The water I've been using is half tap water, half RO, some blackwater extract, and I add back in a few minerals by using RepCal, until there's a DH of at least one or two. Right now, I'm feeding spirulina wafers and spirulina powder, plus some cyclopeeze later on....

Good god! They grow fast!


----------



## Rain_Frog (Apr 27, 2004)

where did you get the gastrophyne tads?


----------



## KeroKero (Jun 13, 2004)

I just finished a contract job working for the MD DNR in which a facet of what I did was working on tadpole IDs. These guys are state endangered in MD so I was working with them under permits.

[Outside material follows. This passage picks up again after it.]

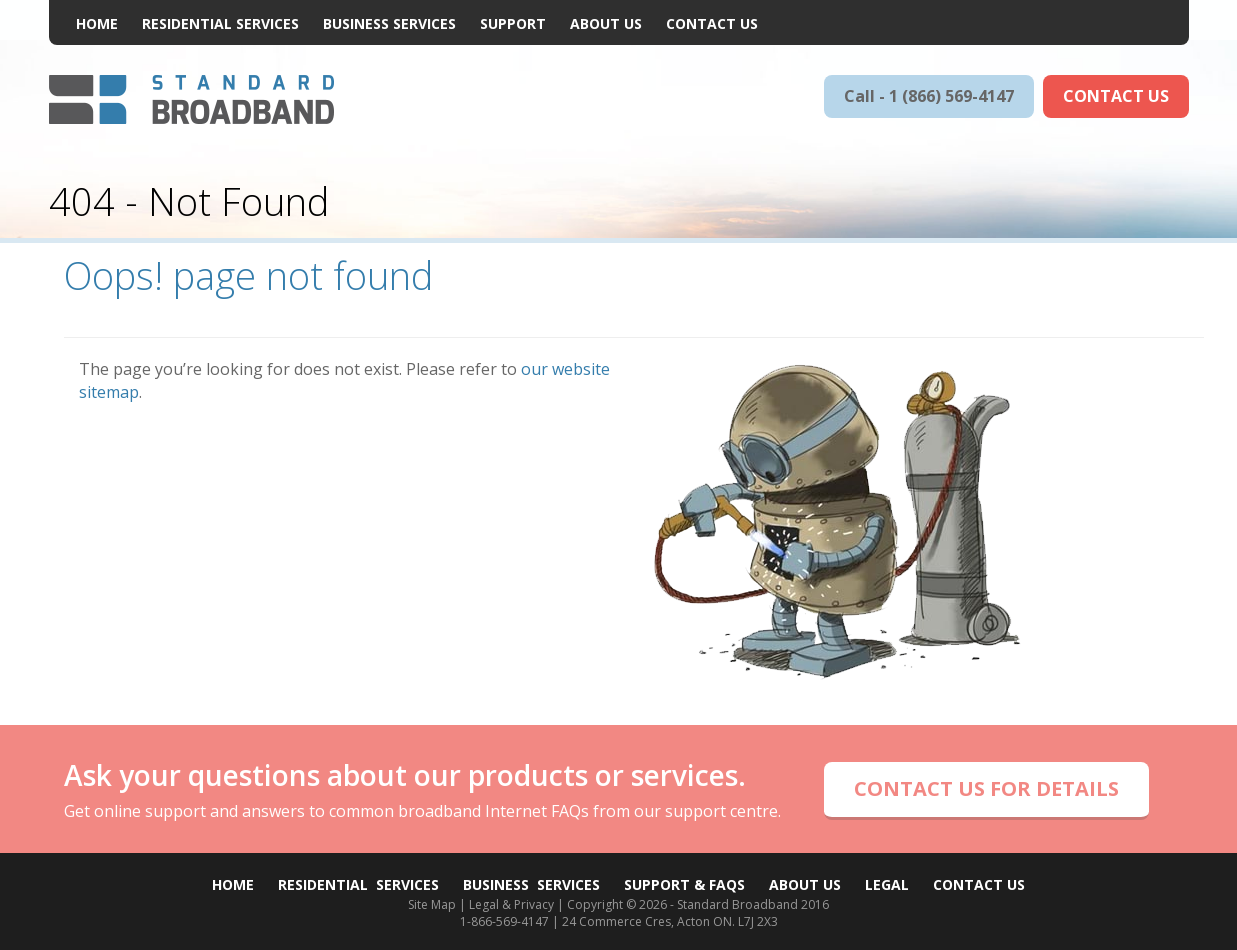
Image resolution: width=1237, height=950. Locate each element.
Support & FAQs (684, 884)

Something I didn't note earlier that I ment to...... the containers by Superior Enterprises have prepunched holes in them that fruit flies get out of, so I only use these containers for transport. The gladware are almost as cheap, just as stackable, and no holes for FFs to get out of. With froglets, they don't need much air and the opening and closing to feed, mist, or do a head count is plenty of air circulation.

I've found that most stages of tricolor are good swimmers. I haven't had the "drowning" metamorph problems in this species, and when I had froglets in the breeder colony tanks, the froglets just as often zoomed into the pond area and hide under a rock (underwater) as they did jump into the leaf litter. Funny little frogs.


----------



## Rain_Frog (Apr 27, 2004)

A little off topic, but I may be finally get a male tinctorius soon. My female Jean is soooo lonely. :wink: 

as far as water changes go, I'm generally just use my turkey baster and change about 25% of the "ground/ poop water" once a week or every few days, just so my tads are swimming ontop of it all the time.


----------



## Guest (Aug 26, 2005)

OH, that makes sense and seems alot easier than having to tear the tank apart. Good one guys! Im sure that will come in handy in a month or two. How often do you guys clean your tank?


----------